In 2022, Eight Sleep acquired health coaching company Span Health. In November 2024, they expanded to the United Arab Emirates as part of a Middle East growth strategy, citing studies showing 40% of UAE residents struggle with sleep quality.

In March 2026, stablecoin issuer Tether's investment arm led a $50 million investment round into Eight Sleep.

==Products==
Eight Sleep's flagship product is the Pod mattress. The company has integrated its products with Amazon's Echo devices. In 2024, Eight Sleep launched the fourth generation of the Pod, Pod 4.
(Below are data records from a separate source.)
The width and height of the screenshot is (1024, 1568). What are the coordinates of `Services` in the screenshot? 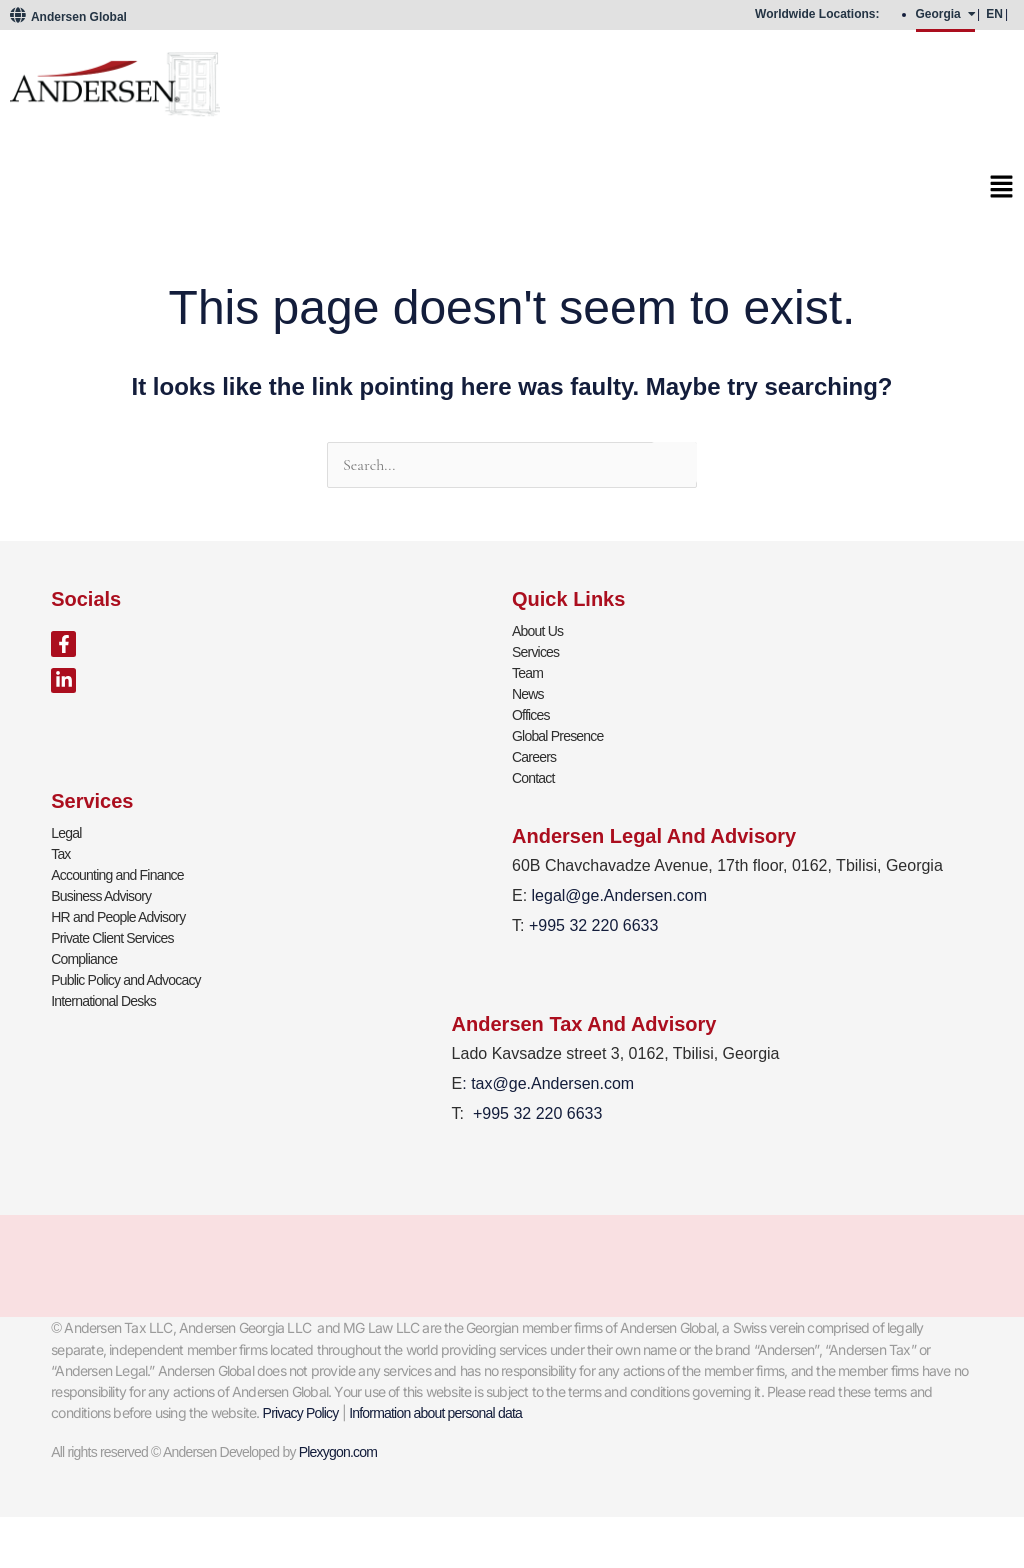 It's located at (535, 652).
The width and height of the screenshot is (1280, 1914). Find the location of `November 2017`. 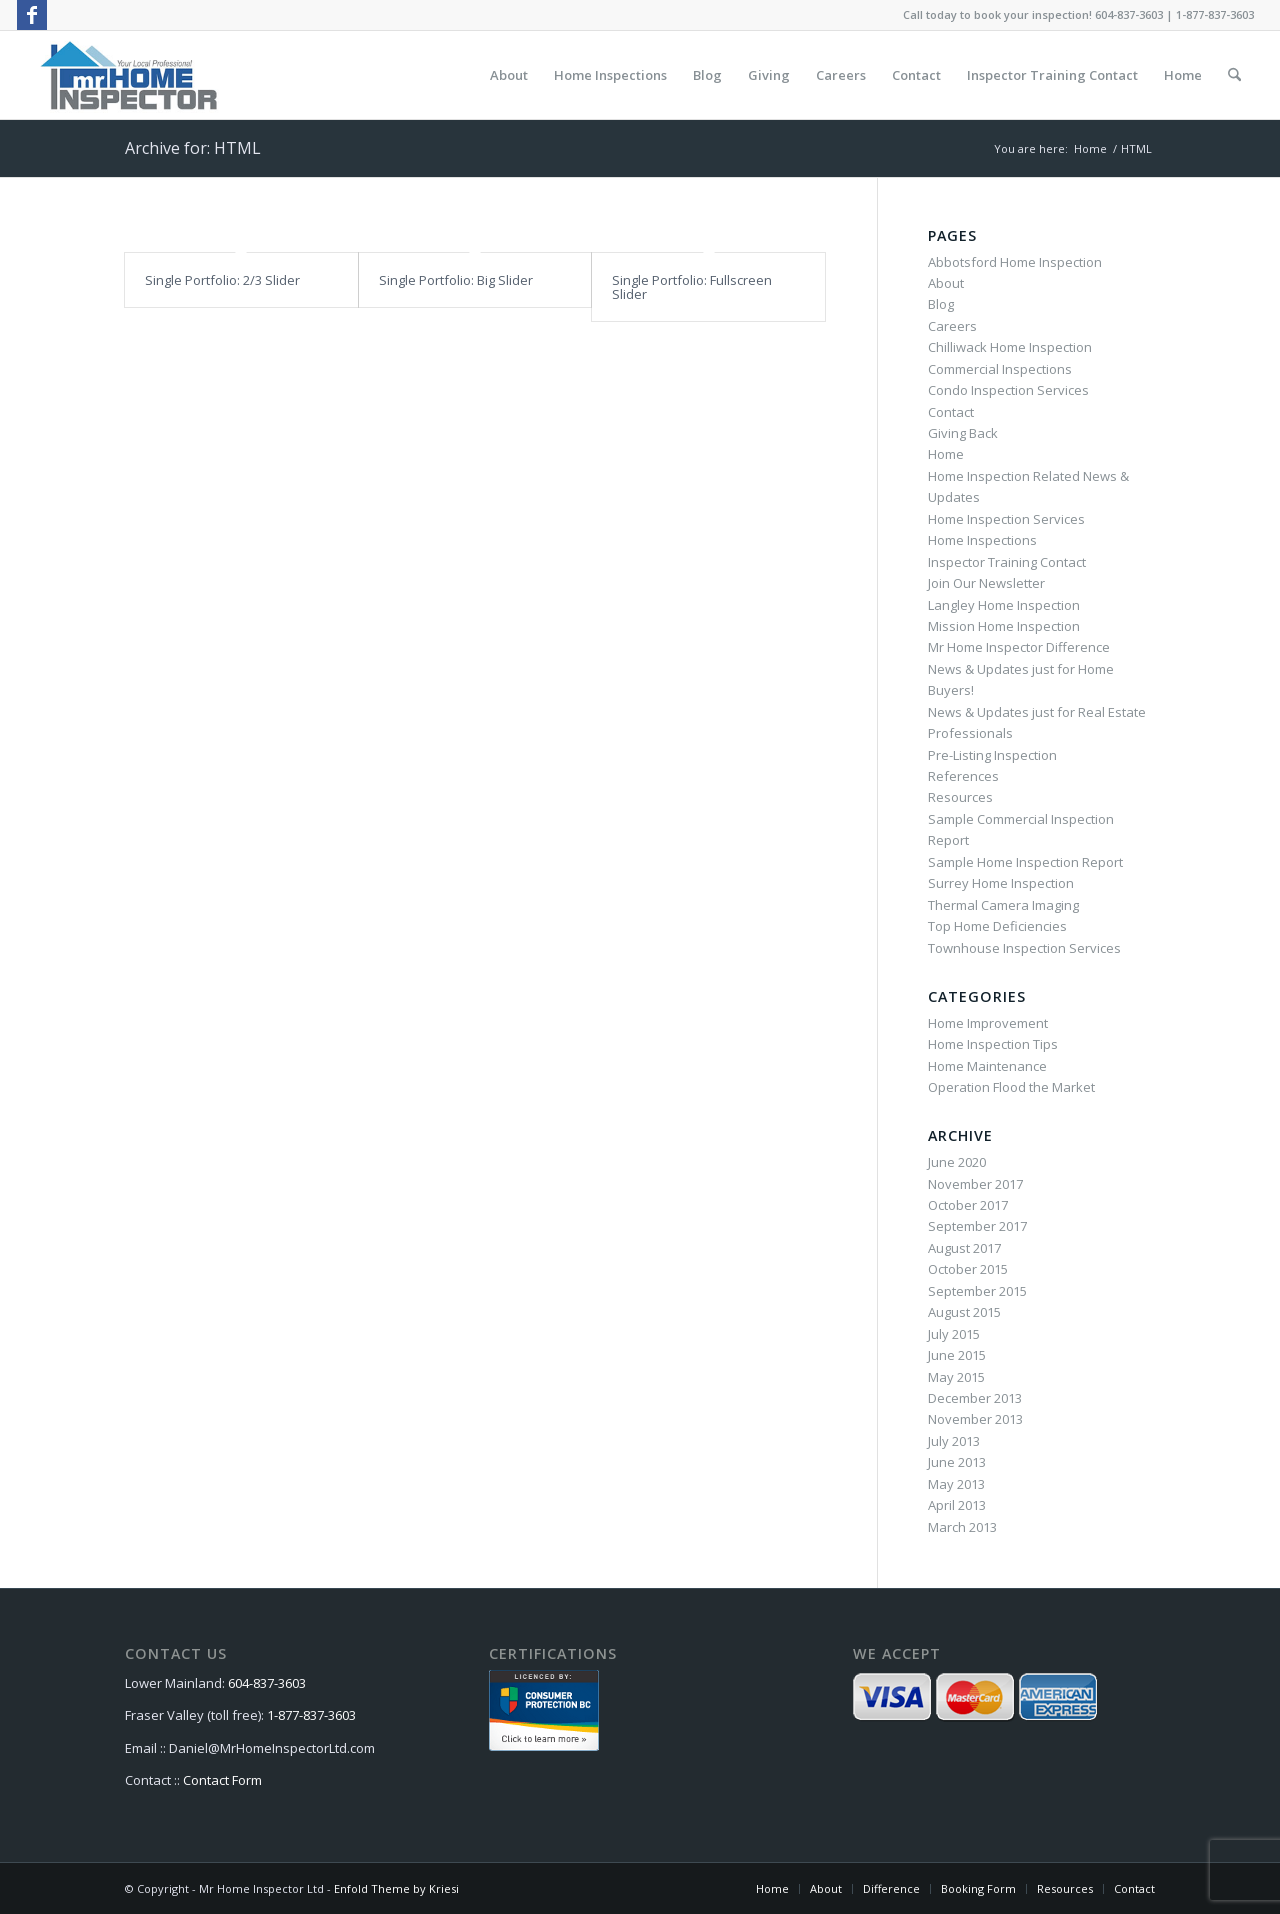 November 2017 is located at coordinates (975, 1184).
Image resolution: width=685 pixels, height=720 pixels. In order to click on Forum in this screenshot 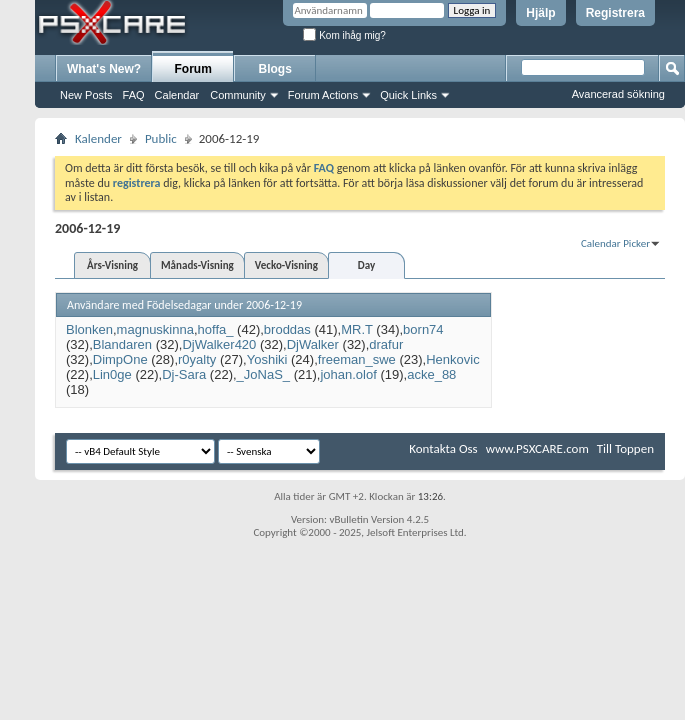 , I will do `click(193, 69)`.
In 2021, The Strategist described the company's Pod mattress as the only product of its type able to provide perceptible temperature control. A more recent review from that same product review website, however, noted that "the Eight Sleep's temperature-controlling features are easily found elsewhere for cheaper." In February 2023, Eight Sleep started to require a paid subscription (with an annual cost ranging from $180 to $288) to access most of the Pod's functionality, including basic features like sleep tracking and variable temperature control.

== Criticism ==
On October 20, 2025, Eight Sleep mattresses were found to be overheating or not cooling down properly due to an outage at an Amazon Web Services data center. Matteo Franceschetti apologized on Twitter for the issue and announced that Eight Sleep mattresses will be equipped with an offline mode, preventing such future accidents. As of January 2026, an offline mode has not yet been released into production, and has not been discussed publicly by Eight Sleep since the October 2025 outage. (Since July 2025, there exists an unofficial, open source project that provides full support for offline operation of the Eight Sleep, bypassing the Eight Sleep servers and requiring no paid subscription.)